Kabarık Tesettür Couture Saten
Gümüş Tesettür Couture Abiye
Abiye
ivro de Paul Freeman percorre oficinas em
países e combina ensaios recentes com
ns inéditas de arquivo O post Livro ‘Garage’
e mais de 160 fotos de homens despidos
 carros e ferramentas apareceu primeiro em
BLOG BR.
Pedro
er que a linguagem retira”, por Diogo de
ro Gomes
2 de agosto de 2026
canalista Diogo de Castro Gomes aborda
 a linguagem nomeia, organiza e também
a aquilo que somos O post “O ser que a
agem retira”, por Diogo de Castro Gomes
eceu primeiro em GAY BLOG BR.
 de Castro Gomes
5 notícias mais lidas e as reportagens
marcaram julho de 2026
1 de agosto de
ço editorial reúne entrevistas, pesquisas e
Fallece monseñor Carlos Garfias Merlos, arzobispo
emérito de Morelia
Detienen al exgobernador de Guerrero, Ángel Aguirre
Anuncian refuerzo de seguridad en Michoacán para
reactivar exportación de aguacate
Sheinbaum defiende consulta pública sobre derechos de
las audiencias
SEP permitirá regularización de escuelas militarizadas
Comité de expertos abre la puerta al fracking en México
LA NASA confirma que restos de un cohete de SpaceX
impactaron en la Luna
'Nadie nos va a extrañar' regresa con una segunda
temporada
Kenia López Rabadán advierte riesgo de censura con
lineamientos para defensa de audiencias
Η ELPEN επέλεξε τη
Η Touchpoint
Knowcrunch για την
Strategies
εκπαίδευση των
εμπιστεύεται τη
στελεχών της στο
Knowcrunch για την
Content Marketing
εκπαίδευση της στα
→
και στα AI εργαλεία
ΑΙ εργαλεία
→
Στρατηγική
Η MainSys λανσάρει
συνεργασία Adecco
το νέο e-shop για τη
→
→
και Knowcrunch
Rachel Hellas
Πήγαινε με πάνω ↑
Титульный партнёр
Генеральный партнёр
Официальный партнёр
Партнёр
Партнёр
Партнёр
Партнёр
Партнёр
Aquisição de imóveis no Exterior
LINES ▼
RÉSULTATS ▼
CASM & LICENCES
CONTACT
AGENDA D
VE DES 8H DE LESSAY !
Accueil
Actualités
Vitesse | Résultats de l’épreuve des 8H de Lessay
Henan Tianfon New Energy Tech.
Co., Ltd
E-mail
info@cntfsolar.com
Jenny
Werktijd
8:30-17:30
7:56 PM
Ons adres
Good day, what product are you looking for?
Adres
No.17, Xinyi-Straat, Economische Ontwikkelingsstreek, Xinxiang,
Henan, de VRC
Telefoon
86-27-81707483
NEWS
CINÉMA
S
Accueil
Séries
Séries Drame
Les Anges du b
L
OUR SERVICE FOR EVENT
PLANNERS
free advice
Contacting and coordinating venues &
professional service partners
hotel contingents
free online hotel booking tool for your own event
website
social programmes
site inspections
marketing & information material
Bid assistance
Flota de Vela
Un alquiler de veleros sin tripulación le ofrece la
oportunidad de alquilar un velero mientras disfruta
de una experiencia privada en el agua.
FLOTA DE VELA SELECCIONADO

● Problem to solve
Would you copy out each record precisely as it stands?

● Response box
Kabarık Tesettür Couture Saten
Gümüş Tesettür Couture Abiye
Abiye
ivro de Paul Freeman percorre oficinas em
países e combina ensaios recentes com
ns inéditas de arquivo O post Livro ‘Garage’
e mais de 160 fotos de homens despidos
 carros e ferramentas apareceu primeiro em
BLOG BR.
Pedro
er que a linguagem retira”, por Diogo de
ro Gomes
2 de agosto de 2026
canalista Diogo de Castro Gomes aborda
 a linguagem nomeia, organiza e também
a aquilo que somos O post “O ser que a
agem retira”, por Diogo de Castro Gomes
eceu primeiro em GAY BLOG BR.
 de Castro Gomes
5 notícias mais lidas e as reportagens
marcaram julho de 2026
1 de agosto de
ço editorial reúne entrevistas, pesquisas e
Fallece monseñor Carlos Garfias Merlos, arzobispo
emérito de Morelia
Detienen al exgobernador de Guerrero, Ángel Aguirre
Anuncian refuerzo de seguridad en Michoacán para
reactivar exportación de aguacate
Sheinbaum defiende consulta pública sobre derechos de
las audiencias
SEP permitirá regularización de escuelas militarizadas
Comité de expertos abre la puerta al fracking en México
LA NASA confirma que restos de un cohete de SpaceX
impactaron en la Luna
'Nadie nos va a extrañar' regresa con una segunda
temporada
Kenia López Rabadán advierte riesgo de censura con
lineamientos para defensa de audiencias
Η ELPEN επέλεξε τη
Η Touchpoint
Knowcrunch για την
Strategies
εκπαίδευση των
εμπιστεύεται τη
στελεχών της στο
Knowcrunch για την
Content Marketing
εκπαίδευση της στα
→
και στα AI εργαλεία
ΑΙ εργαλεία
→
Στρατηγική
Η MainSys λανσάρει
συνεργασία Adecco
το νέο e-shop για τη
→
→
και Knowcrunch
Rachel Hellas
Πήγαινε με πάνω ↑
Титульный партнёр
Генеральный партнёр
Официальный партнёр
Партнёр
Партнёр
Партнёр
Партнёр
Партнёр
Aquisição de imóveis no Exterior
LINES ▼
RÉSULTATS ▼
CASM & LICENCES
CONTACT
AGENDA D
VE DES 8H DE LESSAY !
Accueil
Actualités
Vitesse | Résultats de l’épreuve des 8H de Lessay
Henan Tianfon New Energy Tech.
Co., Ltd
E-mail
info@cntfsolar.com
Jenny
Werktijd
8:30-17:30
7:56 PM
Ons adres
Good day, what product are you looking for?
Adres
No.17, Xinyi-Straat, Economische Ontwikkelingsstreek, Xinxiang,
Henan, de VRC
Telefoon
86-27-81707483
NEWS
CINÉMA
S
Accueil
Séries
Séries Drame
Les Anges du b
L
OUR SERVICE FOR EVENT
PLANNERS
free advice
Contacting and coordinating venues &
professional service partners
hotel contingents
free online hotel booking tool for your own event
website
social programmes
site inspections
marketing & information material
Bid assistance
Flota de Vela
Un alquiler de veleros sin tripulación le ofrece la
oportunidad de alquilar un velero mientras disfruta
de una experiencia privada en el agua.
FLOTA DE VELA SELECCIONADO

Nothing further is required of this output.